Proprietà degli impianti sportivi in capo alle società, responsabili in via esclusiva della realizzazione e della manutenzione.

Riqualificazione di quelli esistenti sotto il profilo della capienza, della separazione tra i settori, delle dotazioni tecnologiche idonee a consentire l’accesso selettivo agli utenti (tornelli elettronici con lettori di badge e di ticket) e l’identificazione dei medesimi all’interno delle aree dell’impianto (sistemi di videosorveglianza sui settori, sulle aree di massima sicurezza e su quelle di pre-filtraggio):

Responsabilità dei servizi di ordine pubblico all’interno dell’impianto in capo alle società sportive, con obbligo di utilizzo di “steward” qualificati, con il compito principale di far rispettare ai tifosi il posto assegnato e corrispondente al biglietto.   
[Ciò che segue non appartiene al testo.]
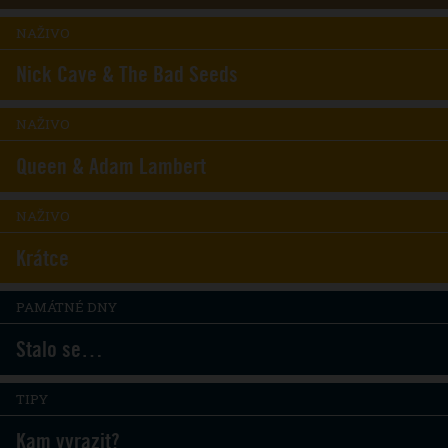
NAŽIVO
Nick Cave & The Bad Seeds
NAŽIVO
Queen & Adam Lambert
NAŽIVO
Krátce
PAMÁTNÉ DNY
Stalo se…
TIPY
Kam vyrazit?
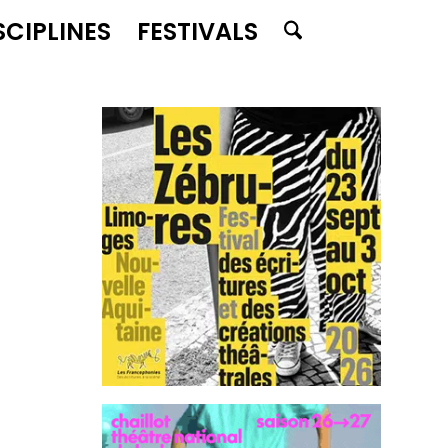
SCIPLINES
FESTIVALS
Responsabilità dei servizi di ordine pubblico al di fuori degli impianti in capo alle forze dell’ordine, con possibilità di intervento all’interno in situazioni di criticità o, in via preventiva, per incontri classificati ad alto rischio.

La corsa è partita: alcuni hanno la maglietta ufficiale e sono corridori affidabili; altri contano sulle “combinazioni particolari” per arrivare alla meta o per fare da prestanome a chi ha i mezzi ma non la presentabilità.

Un solo fatto è certo: sono cominciate le grandi manovre.